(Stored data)
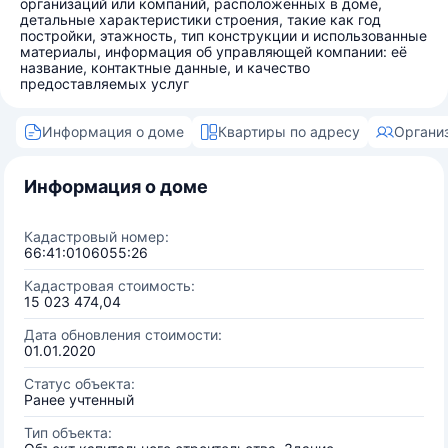
организаций или компаний, расположенных в доме,
детальные характеристики строения, такие как год
постройки, этажность, тип конструкции и использованные
материалы, информация об управляющей компании: её
название, контактные данные, и качество
предоставляемых услуг
Информация о доме
Квартиры по адресу
Органи
Информация о доме
Кадастровый номер:
66:41:0106055:26
Кадастровая стоимость:
15 023 474,04
Дата обновления стоимости:
01.01.2020
Статус объекта:
Ранее учтенный
Тип объекта:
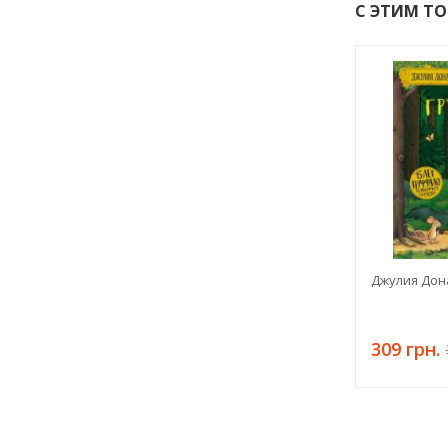
С ЭТИМ Т
Джулия Дон
309 грн.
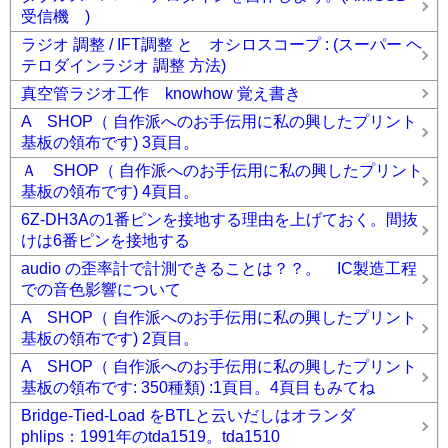
受信機 )
ラジオ 調整 / IFT調整 と オシロスコープ : (スーパー ヘ
テロダインラジオ 調整 方法)
真空管ラジオ工作 knowhow 覚え書き
A SHOP（ 自作派へのお手伝用に私の興したプリント
基板の領布です) 3頁目。
Ａ SHOP（ 自作派へのお手伝用に私の興したプリント
基板の領布です) 4頁目。
6Z-DH3Aの1番ピンを接地する理由を上げておく。間抜
けは6番ピンを接地する
audio の歪率計で計測できることは？？。 IC製造工程
での音色影響について
A SHOP（ 自作派へのお手伝用に私の興したプリント
基板の領布です) 2頁目。
A SHOP（ 自作派へのお手伝用に私の興したプリント
基板の領布です: 350種類) :1頁目。4頁目もみてね
Bridge-Tied-Load をBTLと云いだしはオランダ
phlips：1991年のtda1519。tda1510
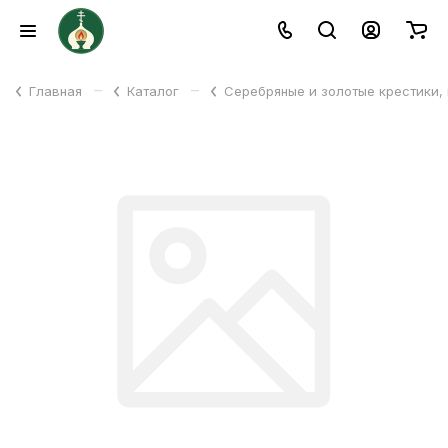
–
–
Главная
Каталог
Серебряные и золотые крестики,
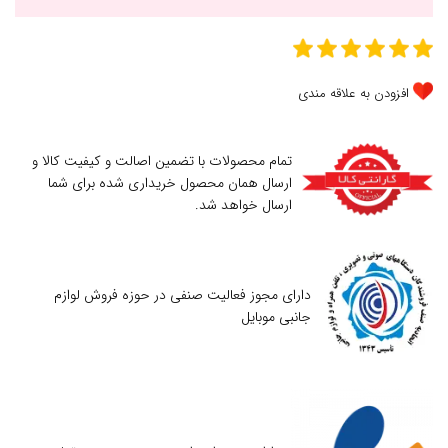
افزودن به علاقه مندی
تمام محصولات با تضمین اصالت و کیفیت کالا و
ارسال همان محصول خریداری شده برای شما
ارسال خواهد شد.
دارای مجوز فعالیت صنفی در حوزه فروش لوازم
جانبی موبایل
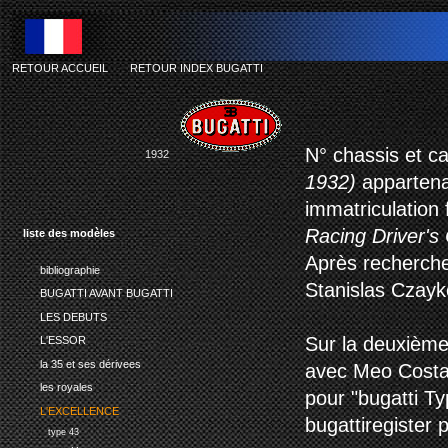
RETOUR ACCUEIL
-
RETOUR INDEX BUGATTI
N° chassis et c
1932
1932)
appartenan
immatriculation
Racing Driver's
liste des modèles
Après recherche
bibliographie
Stanislas Czayko
BUGATTI AVANT BUGATTI
LES DEBUTS
Sur la deuxième
L'ESSOR
la 35 et ses dérivees
avec Meo Costan
les royales
pour "bugatti Ty
L'EXCELLENCE
bugattiregister 
type 43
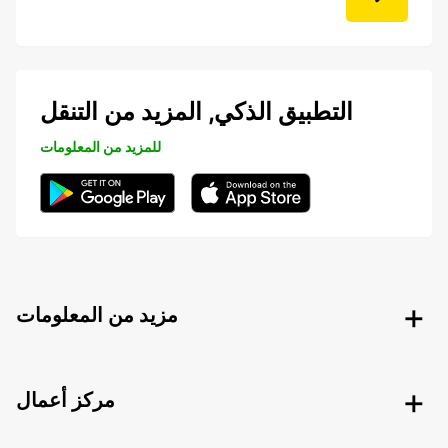
التطبيق الذكي, المزيد من التنقل
للمزيد من المعلومات
مزيد من المعلومات
مركز أعمال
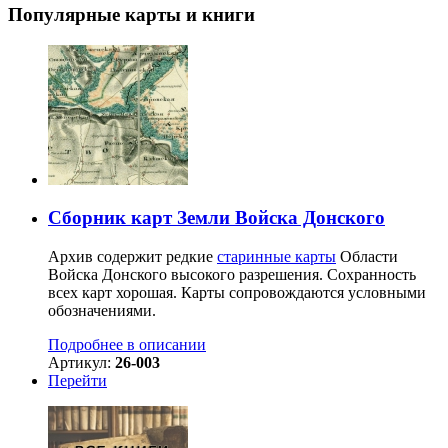
Популярные карты и книги
Сборник карт Земли Войска Донского
Архив содержит редкие
старинные карты
Области
Войска Донского высокого разрешения. Сохранность
всех карт хорошая. Карты сопровождаются условными
обозначениями.
Подробнее в описании
Артикул:
26-003
Перейти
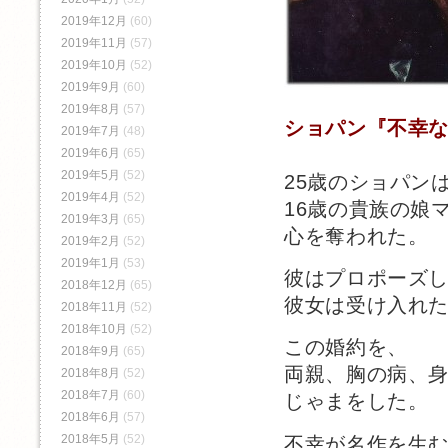
2019年12月
(60)
2019年11月
(57)
2019年10月
(52)
2019年9月
(60)
2019年8月
(57)
ショパン『不幸
2019年7月
(48)
2019年6月
(65)
2019年5月
(52)
25歳のショパン
2019年4月
(52)
16歳の貴族の娘
2019年3月
(65)
心を奪われた。
2019年2月
(52)
2019年1月
(53)
彼はプロポーズ
2018年12月
(65)
彼女は受け入れ
2018年11月
(52)
2018年10月
(52)
この婚約を、
2018年9月
(65)
両親、胸の病、
2018年8月
(52)
2018年7月
(60)
じゃまをした。
2018年6月
(57)
2018年5月
(52)
不幸が名作を生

**Directions for this task**
Every line above has to be output exactly; the pictures must be dropped.

**Written reply**
организаций или компаний, расположенных в доме,
детальные характеристики строения, такие как год
постройки, этажность, тип конструкции и использованные
материалы, информация об управляющей компании: её
название, контактные данные, и качество
предоставляемых услуг
Информация о доме
Квартиры по адресу
Органи
Информация о доме
Кадастровый номер:
66:41:0106055:26
Кадастровая стоимость:
15 023 474,04
Дата обновления стоимости:
01.01.2020
Статус объекта:
Ранее учтенный
Тип объекта:
С ЭТИМ Т
Джулия Дон
309 грн.
受信機 )
ラジオ 調整 / IFT調整 と オシロスコープ : (スーパー ヘ
テロダインラジオ 調整 方法)
真空管ラジオ工作 knowhow 覚え書き
A SHOP（ 自作派へのお手伝用に私の興したプリント
基板の領布です) 3頁目。
Ａ SHOP（ 自作派へのお手伝用に私の興したプリント
基板の領布です) 4頁目。
6Z-DH3Aの1番ピンを接地する理由を上げておく。間抜
けは6番ピンを接地する
audio の歪率計で計測できることは？？。 IC製造工程
での音色影響について
A SHOP（ 自作派へのお手伝用に私の興したプリント
基板の領布です) 2頁目。
A SHOP（ 自作派へのお手伝用に私の興したプリント
基板の領布です: 350種類) :1頁目。4頁目もみてね
Bridge-Tied-Load をBTLと云いだしはオランダ
phlips：1991年のtda1519。tda1510
–
–
Главная
Каталог
Серебряные и золотые крестики,
افزودن به علاقه مندی
تمام محصولات با تضمین اصالت و کیفیت کالا و
ارسال همان محصول خریداری شده برای شما
ارسال خواهد شد.
دارای مجوز فعالیت صنفی در حوزه فروش لوازم
جانبی موبایل
RETOUR ACCUEIL
-
RETOUR INDEX BUGATTI
N° chassis et c
1932
1932)
appartenan
immatriculation
Racing Driver's
liste des modèles
Après recherche
bibliographie
Stanislas Czayko
BUGATTI AVANT BUGATTI
LES DEBUTS
Sur la deuxième
L'ESSOR
la 35 et ses dérivees
avec Meo Costan
les royales
pour "bugatti Ty
L'EXCELLENCE
bugattiregister 
type 43
التطبيق الذكي, المزيد من التنقل
للمزيد من المعلومات
مزيد من المعلومات
مركز أعمال
Популярные карты и книги
Сборник карт Земли Войска Донского
Архив содержит редкие
старинные карты
Области
Войска Донского высокого разрешения. Сохранность
всех карт хорошая. Карты сопровождаются условными
обозначениями.
Подробнее в описании
Артикул:
26-003
Перейти
2019年12月
(60)
2019年11月
(57)
2019年10月
(52)
2019年9月
(60)
2019年8月
(57)
ショパン『不幸
2019年7月
(48)
2019年6月
(65)
2019年5月
(52)
25歳のショパン
2019年4月
(52)
16歳の貴族の娘
2019年3月
(65)
心を奪われた。
2019年2月
(52)
2019年1月
(53)
彼はプロポーズ
2018年12月
(65)
彼女は受け入れ
2018年11月
(52)
2018年10月
(52)
この婚約を、
2018年9月
(65)
両親、胸の病、
2018年8月
(52)
2018年7月
(60)
じゃまをした。
2018年6月
(57)
2018年5月
(52)
不幸が名作を生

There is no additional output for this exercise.